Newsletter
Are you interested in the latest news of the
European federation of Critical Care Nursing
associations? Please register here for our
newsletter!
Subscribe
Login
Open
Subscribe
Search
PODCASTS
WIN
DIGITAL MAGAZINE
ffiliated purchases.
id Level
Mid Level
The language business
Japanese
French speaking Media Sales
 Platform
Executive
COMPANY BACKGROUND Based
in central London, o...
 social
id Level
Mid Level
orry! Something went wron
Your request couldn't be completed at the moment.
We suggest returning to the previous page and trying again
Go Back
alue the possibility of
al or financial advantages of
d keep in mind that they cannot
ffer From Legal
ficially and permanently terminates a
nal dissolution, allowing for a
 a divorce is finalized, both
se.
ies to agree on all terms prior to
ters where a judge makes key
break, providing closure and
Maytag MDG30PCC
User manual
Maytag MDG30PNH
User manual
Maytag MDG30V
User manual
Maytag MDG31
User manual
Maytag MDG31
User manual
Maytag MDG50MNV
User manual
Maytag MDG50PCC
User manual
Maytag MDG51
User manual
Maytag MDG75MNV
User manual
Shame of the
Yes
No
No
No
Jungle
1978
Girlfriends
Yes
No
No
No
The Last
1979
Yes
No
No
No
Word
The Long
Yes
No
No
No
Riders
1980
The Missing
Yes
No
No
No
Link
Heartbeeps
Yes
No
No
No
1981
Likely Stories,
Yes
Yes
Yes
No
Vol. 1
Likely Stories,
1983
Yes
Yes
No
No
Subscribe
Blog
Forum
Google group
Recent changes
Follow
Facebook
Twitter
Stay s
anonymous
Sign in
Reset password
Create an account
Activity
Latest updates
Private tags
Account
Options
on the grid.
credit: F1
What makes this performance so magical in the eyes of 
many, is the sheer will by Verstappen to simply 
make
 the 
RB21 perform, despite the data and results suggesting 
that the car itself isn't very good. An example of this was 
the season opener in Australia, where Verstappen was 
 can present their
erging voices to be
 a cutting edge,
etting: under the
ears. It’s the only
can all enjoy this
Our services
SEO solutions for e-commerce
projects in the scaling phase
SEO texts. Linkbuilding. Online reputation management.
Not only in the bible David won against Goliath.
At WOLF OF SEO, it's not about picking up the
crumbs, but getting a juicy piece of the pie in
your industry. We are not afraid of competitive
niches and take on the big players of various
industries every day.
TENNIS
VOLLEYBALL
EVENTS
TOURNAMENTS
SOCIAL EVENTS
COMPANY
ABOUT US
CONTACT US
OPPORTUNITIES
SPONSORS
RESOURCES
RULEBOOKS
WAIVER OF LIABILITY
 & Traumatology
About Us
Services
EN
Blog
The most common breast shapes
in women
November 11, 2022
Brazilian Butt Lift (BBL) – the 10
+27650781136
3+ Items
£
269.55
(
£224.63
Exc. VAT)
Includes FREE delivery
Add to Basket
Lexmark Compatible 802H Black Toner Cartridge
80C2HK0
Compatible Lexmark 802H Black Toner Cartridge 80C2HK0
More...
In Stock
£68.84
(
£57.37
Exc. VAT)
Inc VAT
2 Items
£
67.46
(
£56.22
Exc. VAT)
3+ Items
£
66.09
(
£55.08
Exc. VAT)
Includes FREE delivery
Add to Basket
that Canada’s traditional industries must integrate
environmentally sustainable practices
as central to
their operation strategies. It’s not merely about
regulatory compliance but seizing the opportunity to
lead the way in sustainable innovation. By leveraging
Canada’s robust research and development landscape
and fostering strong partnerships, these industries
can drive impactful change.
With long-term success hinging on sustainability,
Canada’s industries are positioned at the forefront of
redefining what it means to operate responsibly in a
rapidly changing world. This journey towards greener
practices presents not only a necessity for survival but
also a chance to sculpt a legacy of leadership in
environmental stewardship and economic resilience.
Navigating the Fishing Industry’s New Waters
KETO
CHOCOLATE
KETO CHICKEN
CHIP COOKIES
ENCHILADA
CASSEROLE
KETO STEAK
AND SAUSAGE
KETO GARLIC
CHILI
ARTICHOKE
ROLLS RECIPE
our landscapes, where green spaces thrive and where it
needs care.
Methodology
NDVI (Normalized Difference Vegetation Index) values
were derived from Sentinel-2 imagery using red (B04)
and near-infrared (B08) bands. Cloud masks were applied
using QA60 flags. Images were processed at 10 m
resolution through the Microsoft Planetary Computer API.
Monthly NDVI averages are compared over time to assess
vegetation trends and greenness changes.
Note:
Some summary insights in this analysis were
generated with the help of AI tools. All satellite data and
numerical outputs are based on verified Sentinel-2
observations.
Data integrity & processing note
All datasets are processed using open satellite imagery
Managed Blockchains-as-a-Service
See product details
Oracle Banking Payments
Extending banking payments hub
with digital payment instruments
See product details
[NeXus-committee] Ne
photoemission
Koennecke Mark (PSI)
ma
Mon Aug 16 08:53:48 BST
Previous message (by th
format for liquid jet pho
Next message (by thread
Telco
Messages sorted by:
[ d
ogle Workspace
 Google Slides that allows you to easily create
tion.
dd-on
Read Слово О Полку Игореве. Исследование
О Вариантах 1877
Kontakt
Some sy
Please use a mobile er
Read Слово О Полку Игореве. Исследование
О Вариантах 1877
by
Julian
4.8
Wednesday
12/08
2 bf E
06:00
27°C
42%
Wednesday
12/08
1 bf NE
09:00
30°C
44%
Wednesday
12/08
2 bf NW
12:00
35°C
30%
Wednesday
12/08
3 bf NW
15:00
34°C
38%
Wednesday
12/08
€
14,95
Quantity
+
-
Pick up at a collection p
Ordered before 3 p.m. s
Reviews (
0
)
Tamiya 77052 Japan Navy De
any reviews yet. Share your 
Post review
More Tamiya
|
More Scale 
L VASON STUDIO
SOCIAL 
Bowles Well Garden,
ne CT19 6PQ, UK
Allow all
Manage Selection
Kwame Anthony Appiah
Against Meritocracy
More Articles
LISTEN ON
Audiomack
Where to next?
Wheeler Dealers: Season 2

### WHAT YOU ARE ASKED TO DO
Copy the records above. Leave out nothing.

### YOUR SOLUTION
Newsletter
Are you interested in the latest news of the
European federation of Critical Care Nursing
associations? Please register here for our
newsletter!
Subscribe
Login
Open
Subscribe
Search
PODCASTS
WIN
DIGITAL MAGAZINE
ffiliated purchases.
id Level
Mid Level
The language business
Japanese
French speaking Media Sales
 Platform
Executive
COMPANY BACKGROUND Based
in central London, o...
 social
id Level
Mid Level
orry! Something went wron
Your request couldn't be completed at the moment.
We suggest returning to the previous page and trying again
Go Back
alue the possibility of
al or financial advantages of
d keep in mind that they cannot
ffer From Legal
ficially and permanently terminates a
nal dissolution, allowing for a
 a divorce is finalized, both
se.
ies to agree on all terms prior to
ters where a judge makes key
break, providing closure and
Maytag MDG30PCC
User manual
Maytag MDG30PNH
User manual
Maytag MDG30V
User manual
Maytag MDG31
User manual
Maytag MDG31
User manual
Maytag MDG50MNV
User manual
Maytag MDG50PCC
User manual
Maytag MDG51
User manual
Maytag MDG75MNV
User manual
Shame of the
Yes
No
No
No
Jungle
1978
Girlfriends
Yes
No
No
No
The Last
1979
Yes
No
No
No
Word
The Long
Yes
No
No
No
Riders
1980
The Missing
Yes
No
No
No
Link
Heartbeeps
Yes
No
No
No
1981
Likely Stories,
Yes
Yes
Yes
No
Vol. 1
Likely Stories,
1983
Yes
Yes
No
No
Subscribe
Blog
Forum
Google group
Recent changes
Follow
Facebook
Twitter
Stay s
anonymous
Sign in
Reset password
Create an account
Activity
Latest updates
Private tags
Account
Options
on the grid.
credit: F1
What makes this performance so magical in the eyes of 
many, is the sheer will by Verstappen to simply 
make
 the 
RB21 perform, despite the data and results suggesting 
that the car itself isn't very good. An example of this was 
the season opener in Australia, where Verstappen was 
 can present their
erging voices to be
 a cutting edge,
etting: under the
ears. It’s the only
can all enjoy this
Our services
SEO solutions for e-commerce
projects in the scaling phase
SEO texts. Linkbuilding. Online reputation management.
Not only in the bible David won against Goliath.
At WOLF OF SEO, it's not about picking up the
crumbs, but getting a juicy piece of the pie in
your industry. We are not afraid of competitive
niches and take on the big players of various
industries every day.
TENNIS
VOLLEYBALL
EVENTS
TOURNAMENTS
SOCIAL EVENTS
COMPANY
ABOUT US
CONTACT US
OPPORTUNITIES
SPONSORS
RESOURCES
RULEBOOKS
WAIVER OF LIABILITY
 & Traumatology
About Us
Services
EN
Blog
The most common breast shapes
in women
November 11, 2022
Brazilian Butt Lift (BBL) – the 10
+27650781136
3+ Items
£
269.55
(
£224.63
Exc. VAT)
Includes FREE delivery
Add to Basket
Lexmark Compatible 802H Black Toner Cartridge
80C2HK0
Compatible Lexmark 802H Black Toner Cartridge 80C2HK0
More...
In Stock
£68.84
(
£57.37
Exc. VAT)
Inc VAT
2 Items
£
67.46
(
£56.22
Exc. VAT)
3+ Items
£
66.09
(
£55.08
Exc. VAT)
Includes FREE delivery
Add to Basket
that Canada’s traditional industries must integrate
environmentally sustainable practices
as central to
their operation strategies. It’s not merely about
regulatory compliance but seizing the opportunity to
lead the way in sustainable innovation. By leveraging
Canada’s robust research and development landscape
and fostering strong partnerships, these industries
can drive impactful change.
With long-term success hinging on sustainability,
Canada’s industries are positioned at the forefront of
redefining what it means to operate responsibly in a
rapidly changing world. This journey towards greener
practices presents not only a necessity for survival but
also a chance to sculpt a legacy of leadership in
environmental stewardship and economic resilience.
Navigating the Fishing Industry’s New Waters
KETO
CHOCOLATE
KETO CHICKEN
CHIP COOKIES
ENCHILADA
CASSEROLE
KETO STEAK
AND SAUSAGE
KETO GARLIC
CHILI
ARTICHOKE
ROLLS RECIPE
our landscapes, where green spaces thrive and where it
needs care.
Methodology
NDVI (Normalized Difference Vegetation Index) values
were derived from Sentinel-2 imagery using red (B04)
and near-infrared (B08) bands. Cloud masks were applied
using QA60 flags. Images were processed at 10 m
resolution through the Microsoft Planetary Computer API.
Monthly NDVI averages are compared over time to assess
vegetation trends and greenness changes.
Note:
Some summary insights in this analysis were
generated with the help of AI tools. All satellite data and
numerical outputs are based on verified Sentinel-2
observations.
Data integrity & processing note
All datasets are processed using open satellite imagery
Managed Blockchains-as-a-Service
See product details
Oracle Banking Payments
Extending banking payments hub
with digital payment instruments
See product details
[NeXus-committee] Ne
photoemission
Koennecke Mark (PSI)
ma
Mon Aug 16 08:53:48 BST
Previous message (by th
format for liquid jet pho
Next message (by thread
Telco
Messages sorted by:
[ d
ogle Workspace
 Google Slides that allows you to easily create
tion.
dd-on
Read Слово О Полку Игореве. Исследование
О Вариантах 1877
Kontakt
Some sy
Please use a mobile er
Read Слово О Полку Игореве. Исследование
О Вариантах 1877
by
Julian
4.8
Wednesday
12/08
2 bf E
06:00
27°C
42%
Wednesday
12/08
1 bf NE
09:00
30°C
44%
Wednesday
12/08
2 bf NW
12:00
35°C
30%
Wednesday
12/08
3 bf NW
15:00
34°C
38%
Wednesday
12/08
€
14,95
Quantity
+
-
Pick up at a collection p
Ordered before 3 p.m. s
Reviews (
0
)
Tamiya 77052 Japan Navy De
any reviews yet. Share your 
Post review
More Tamiya
|
More Scale 
L VASON STUDIO
SOCIAL 
Bowles Well Garden,
ne CT19 6PQ, UK
Allow all
Manage Selection
Kwame Anthony Appiah
Against Meritocracy
More Articles
LISTEN ON
Audiomack
Where to next?
Wheeler Dealers: Season 2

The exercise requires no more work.